A new shipment of cocaine and bananas from Lorenzo Bello Diaz, the Colombian exporter, would have saved Palamara, showing that he was able to arrange successful shipments. But this is when the police struck.

It had been 18 months of dangerous undercover work — one of the only such operations to successfully infiltrate the ‘Ndrangheta. On Dec. 3, 2015, 150 officers from the Venice Financial Police raided Giraldi’s warehouse, arresting Violi, Giraldi himself (to protect his identity), and two other associates who were busy unloading 88 kilos of cocaine from a Costa Rican shipment of fake tapioca roots.

A week later, too late to help Palamara, the Lorenzo Bello Diaz bananas — along with 222 kilos of cocaine — finally reached the warehouse. The Financial Police were there to pick it up.

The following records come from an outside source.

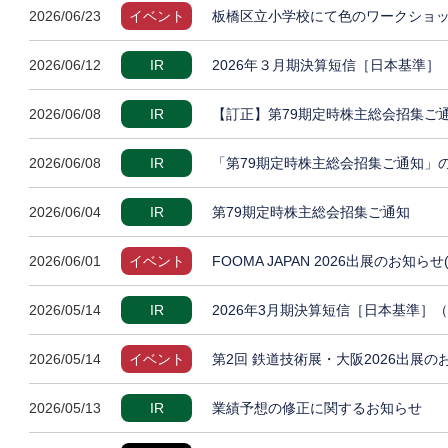
2026/06/23
イベント
板橋区立小学校にて色のワークショッ
2026/06/12
IR
2026年３月期決算短信［日本基準
2026/06/08
IR
【訂正】第79期定時株主総会招集ご
2026/06/08
IR
「第79期定時株主総会招集ご通知」
2026/06/04
IR
第79期定時株主総会招集ご通知
2026/06/01
イベント
FOOMA JAPAN 2026出展のお知らせ
2026/05/14
IR
2026年3月期決算短信［日本基準］
2026/05/14
イベント
第2回 鉄道技術展・大阪2026出展の
2026/05/13
IR
業績予想の修正に関するお知らせ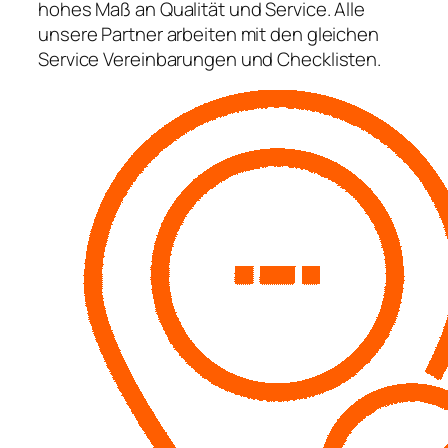
hohes Maß an Qualität und Service. Alle
unsere Partner arbeiten mit den gleichen
Service Vereinbarungen und Checklisten.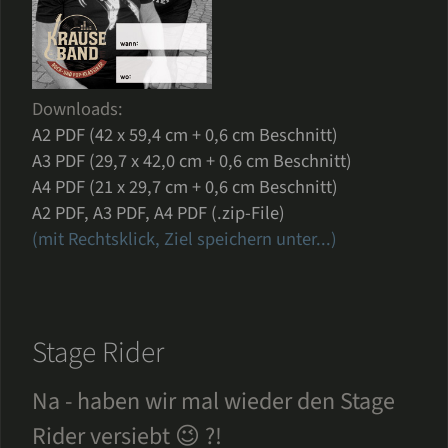
Downloads:
A2 PDF (42 x 59,4 cm + 0,6 cm Beschnitt)
A3 PDF (29,7 x 42,0 cm + 0,6 cm Beschnitt)
A4 PDF (21 x 29,7 cm + 0,6 cm Beschnitt)
A2 PDF, A3 PDF, A4 PDF (.zip-File)
(mit Rechtsklick, Ziel speichern unter...)
Stage Rider
Na - haben wir mal wieder den Stage
Rider versiebt 😉 ?!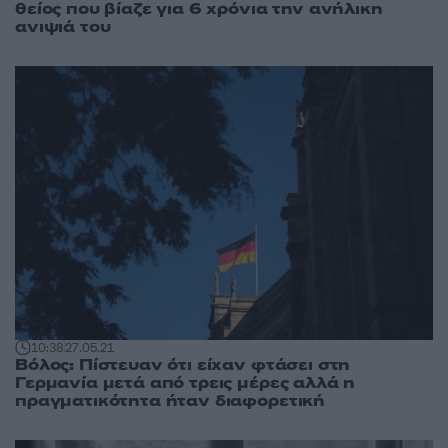
θείος που βίαζε για 6 χρόνια την ανήλικη
ανιψιά του
10:38
27.05.21
Βόλος: Πίστευαν ότι είχαν φτάσει στη
Γερμανία μετά από τρεις μέρες αλλά η
πραγματικότητα ήταν διαφορετική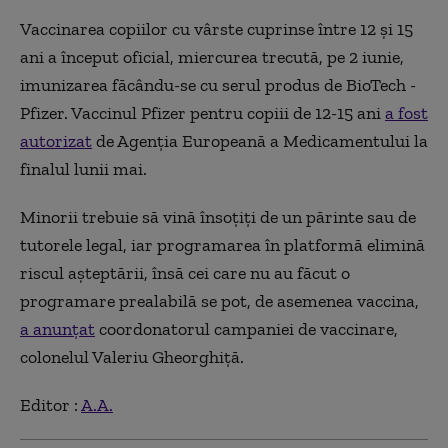
Vaccinarea copiilor cu vârste cuprinse între 12 și 15
ani a început oficial, miercurea trecută, pe 2 iunie,
imunizarea făcându-se cu serul produs de BioTech -
Pfizer. Vaccinul Pfizer pentru copiii de 12-15 ani
a fost
autorizat
de Agenția Europeană a Medicamentului la
finalul lunii mai.
Minorii trebuie să vină însoțiți de un părinte sau de
tutorele legal, iar programarea în platformă elimină
riscul așteptării, însă cei care nu au făcut o
programare prealabilă se pot, de asemenea vaccina,
a anunțat
coordonatorul campaniei de vaccinare,
colonelul Valeriu Gheorghiță.
Editor :
A.A.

Palamara himself was already on the run, and has been a fugitive ever since. He could not be reached for comment.

Meanwhile, Vadalà remained in Slovakia, not bothering to hide and seemingly unconcerned about any law enforcement action against him.

He was even able to continue running his successful legal businesses — until last winter. On Feb. 28, 2018, two days after Kuciak’s body, and that of his fiancee, were found, the Court of Venice finally issued an arrest warrant for Vadalà, Palamara, and the rest of the drug ring.

Vadalà was arrested in Slovakia on March 13, 2018. He has been extradited to Italy, where he is in jail and awaiting trial. His lawyer, and those representing Violi and Zappia, did not respond to requests for comment.

Violi remains in jail — perhaps the safest place for an ‘Ndrangheta man who had vouched for an undercover officer.